(MATERIAL FOR THIS EXERCISE Opens)
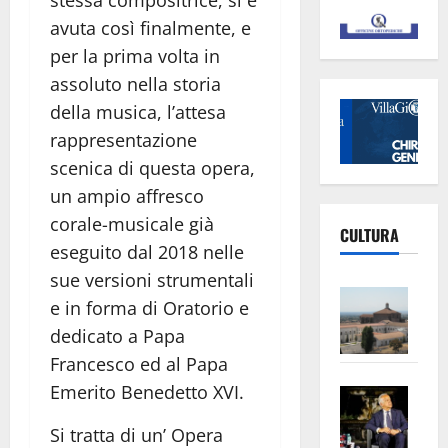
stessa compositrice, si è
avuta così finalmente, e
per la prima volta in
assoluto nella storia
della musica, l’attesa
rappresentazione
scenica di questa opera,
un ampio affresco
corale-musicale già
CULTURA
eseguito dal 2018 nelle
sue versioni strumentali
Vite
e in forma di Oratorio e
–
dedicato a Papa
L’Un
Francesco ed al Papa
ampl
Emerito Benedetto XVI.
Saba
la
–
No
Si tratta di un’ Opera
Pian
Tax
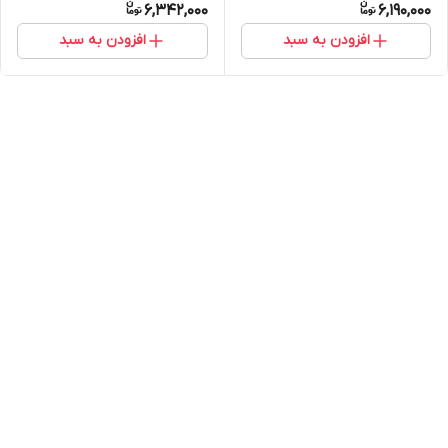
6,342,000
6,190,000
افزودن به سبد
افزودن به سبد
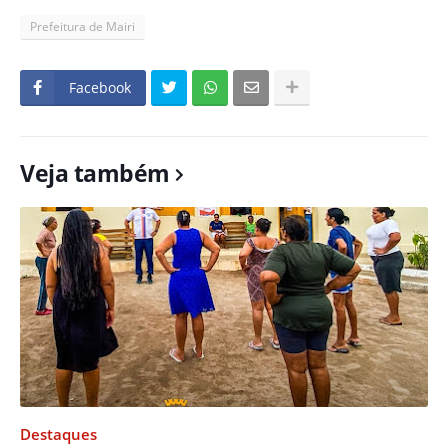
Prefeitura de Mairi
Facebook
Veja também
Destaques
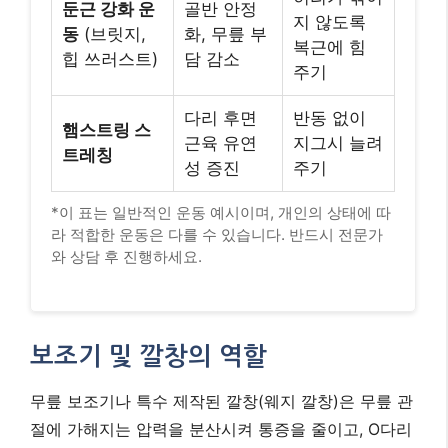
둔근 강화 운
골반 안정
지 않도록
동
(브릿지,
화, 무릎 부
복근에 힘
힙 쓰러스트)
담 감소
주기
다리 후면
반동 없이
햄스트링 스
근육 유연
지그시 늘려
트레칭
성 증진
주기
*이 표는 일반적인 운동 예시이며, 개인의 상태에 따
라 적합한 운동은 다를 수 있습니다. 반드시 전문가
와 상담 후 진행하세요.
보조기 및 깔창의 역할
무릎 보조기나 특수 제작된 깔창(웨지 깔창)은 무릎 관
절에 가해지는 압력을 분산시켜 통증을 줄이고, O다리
(MATERIAL FOR THIS EXERCISE Closes)
(MATERIAL FOR THIS EXERCISE Opens)
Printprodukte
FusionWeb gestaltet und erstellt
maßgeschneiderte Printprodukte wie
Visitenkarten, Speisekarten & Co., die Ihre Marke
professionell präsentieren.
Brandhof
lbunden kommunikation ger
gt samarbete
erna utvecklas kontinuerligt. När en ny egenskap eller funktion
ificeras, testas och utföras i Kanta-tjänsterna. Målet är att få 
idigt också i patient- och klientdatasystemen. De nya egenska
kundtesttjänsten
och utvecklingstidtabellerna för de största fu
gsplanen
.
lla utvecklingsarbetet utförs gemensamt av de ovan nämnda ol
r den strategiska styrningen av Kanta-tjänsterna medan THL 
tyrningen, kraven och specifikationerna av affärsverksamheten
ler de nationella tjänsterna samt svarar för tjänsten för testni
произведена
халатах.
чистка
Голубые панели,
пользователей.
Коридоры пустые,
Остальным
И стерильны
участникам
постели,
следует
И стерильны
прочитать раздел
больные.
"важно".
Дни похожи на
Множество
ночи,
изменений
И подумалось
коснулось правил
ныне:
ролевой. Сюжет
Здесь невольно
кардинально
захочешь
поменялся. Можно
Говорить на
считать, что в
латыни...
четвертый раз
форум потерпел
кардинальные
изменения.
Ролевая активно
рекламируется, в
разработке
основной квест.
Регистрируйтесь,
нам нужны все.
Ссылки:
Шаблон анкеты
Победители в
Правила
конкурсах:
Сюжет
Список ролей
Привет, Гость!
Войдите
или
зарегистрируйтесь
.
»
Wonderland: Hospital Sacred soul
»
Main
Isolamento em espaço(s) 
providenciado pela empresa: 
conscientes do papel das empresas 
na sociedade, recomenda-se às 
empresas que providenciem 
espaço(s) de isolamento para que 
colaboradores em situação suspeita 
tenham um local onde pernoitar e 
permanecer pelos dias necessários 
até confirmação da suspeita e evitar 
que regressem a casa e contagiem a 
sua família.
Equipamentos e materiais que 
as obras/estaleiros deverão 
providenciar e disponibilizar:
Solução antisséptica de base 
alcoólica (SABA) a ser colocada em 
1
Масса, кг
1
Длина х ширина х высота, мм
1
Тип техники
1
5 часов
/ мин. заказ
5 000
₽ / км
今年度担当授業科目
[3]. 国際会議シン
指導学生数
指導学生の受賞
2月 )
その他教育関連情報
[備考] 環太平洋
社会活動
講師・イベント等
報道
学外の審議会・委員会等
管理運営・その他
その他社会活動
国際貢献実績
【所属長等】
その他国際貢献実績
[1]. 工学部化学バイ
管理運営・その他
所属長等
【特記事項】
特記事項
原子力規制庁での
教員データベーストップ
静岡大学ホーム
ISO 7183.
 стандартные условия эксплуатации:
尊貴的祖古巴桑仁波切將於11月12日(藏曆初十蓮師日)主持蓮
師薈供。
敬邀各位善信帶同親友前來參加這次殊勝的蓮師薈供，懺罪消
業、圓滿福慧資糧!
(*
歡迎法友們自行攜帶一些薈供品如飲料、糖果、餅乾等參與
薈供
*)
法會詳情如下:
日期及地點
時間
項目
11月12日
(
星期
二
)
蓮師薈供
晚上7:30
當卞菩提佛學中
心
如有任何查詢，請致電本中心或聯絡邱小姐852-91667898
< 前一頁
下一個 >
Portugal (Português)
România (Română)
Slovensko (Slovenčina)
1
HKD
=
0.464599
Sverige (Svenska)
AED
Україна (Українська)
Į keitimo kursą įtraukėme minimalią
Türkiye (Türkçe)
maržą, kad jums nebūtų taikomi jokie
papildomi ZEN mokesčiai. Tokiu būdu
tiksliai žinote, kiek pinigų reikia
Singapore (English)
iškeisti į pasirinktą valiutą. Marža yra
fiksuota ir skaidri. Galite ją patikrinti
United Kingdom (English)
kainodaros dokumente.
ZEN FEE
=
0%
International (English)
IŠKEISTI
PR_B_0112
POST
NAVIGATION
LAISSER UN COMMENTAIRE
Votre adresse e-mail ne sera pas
(MATERIAL FOR THIS EXERCISE Closes)
**WORK TO BE COMPLETED**.
Looking at the entries above, can you reproduce exactly the lines from the one that holds "пользователей." through the one that holds "считать, что в", and only those?

**SOLUTION FOR THIS EXERCISE**.
пользователей.
Коридоры пустые,
Остальным
И стерильны
участникам
постели,
следует
И стерильны
прочитать раздел
больные.
"важно".
Дни похожи на
Множество
ночи,
изменений
И подумалось
коснулось правил
ныне:
ролевой. Сюжет
Здесь невольно
кардинально
захочешь
поменялся. Можно
Говорить на
считать, что в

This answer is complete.